Closed const-ae closed 2 years ago
I've tried to figure it out but your have quite a weird example here. First it would be a good idea to indicate which manifold/tangent space each quantity belongs to, and if operations performed actually make sense. This: diff_fnc(p, embed(M, p, v))
indicates that diff_fnc
expects a vector from the Euclidean space as the second argument (that's what embed
does) but in the difficult problem: diff_fnc(arg, v) = -(Y - exp(S, p, arg)) .* differential_exp_argument(S, p, arg, v)
it's used as a tangent vector on S
(so embed
is not a good idea). Note that M = TangentSpace(S, p)
inherits representation from S
, so we can just use S
here. Next, I think df0
doesn't do what's in the Section 4.8 of that book. I'd change sum( something .* something)
into an appropriate call to inner
. There are usually the same but definitely not always. Also, subtracting two points is not a valid notion. You can use log
, though. All in all, this is how I managed to (partially) clean it up:
function check_diff(M::AbstractManifold, cost_fnc, diff_fnc; p = random_point(M), v = random_tangent(M, p),
log_space_range = range(-8,0, length = 51))
f0 = cost_fnc(p)
df0 = inner(M, p, v, diff_fnc(p))
log_space = 10 .^log_space_range
# Based on the Taylor approximation of development of the cost function around point x:
# f(R_x(t * v)) = f(x) + t * <grad f(x), v)> + O(t^2)

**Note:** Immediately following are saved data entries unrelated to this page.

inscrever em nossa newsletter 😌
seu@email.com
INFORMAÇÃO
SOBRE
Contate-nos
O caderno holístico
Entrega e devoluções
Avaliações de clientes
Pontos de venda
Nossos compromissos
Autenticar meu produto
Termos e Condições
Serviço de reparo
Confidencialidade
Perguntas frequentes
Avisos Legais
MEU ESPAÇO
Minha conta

lhs = [cost_fnc(exp(M, p, v, t)) for t in log_space]
rhs = [f0 + t * df0 for t in log_space]
err = abs.(rhs - lhs)
plt = scatter(log10.(log_space), log10.(err), legend = false); Plots.abline!(plt, 1, 0); Plots.abline!(plt, 2, 0)
return plt
end
function difficult_problem(S)
q = random_point(S)
p = random_point(S)
v = random_tangent(S, p)
dir = random_tangent(S, p)
cost_fnc(arg) = 0.5 * distance(S, q, exp(S, p, arg))^2
diff_fnc(arg) = adjoint_differential_exp_argument(S, p, arg, -log(S, q, exp(S, p, arg)))
return check_diff(S, cost_fnc, diff_fnc, p = dir, v = v)
end
function easy_problem(S)
p = random_point(S)
cost_fnc(arg) = 0.5 * distance(S, p, arg)^2
diff_fnc(arg) = -log(S, arg, p)
return check_diff(S, cost_fnc, diff_fnc)
end
easy_problem
seems to work completely but difficult_problem
does not. I'm not exactly sure how to use differentials from Manopt.jl, so @kellertuer could you help me fix that gradient?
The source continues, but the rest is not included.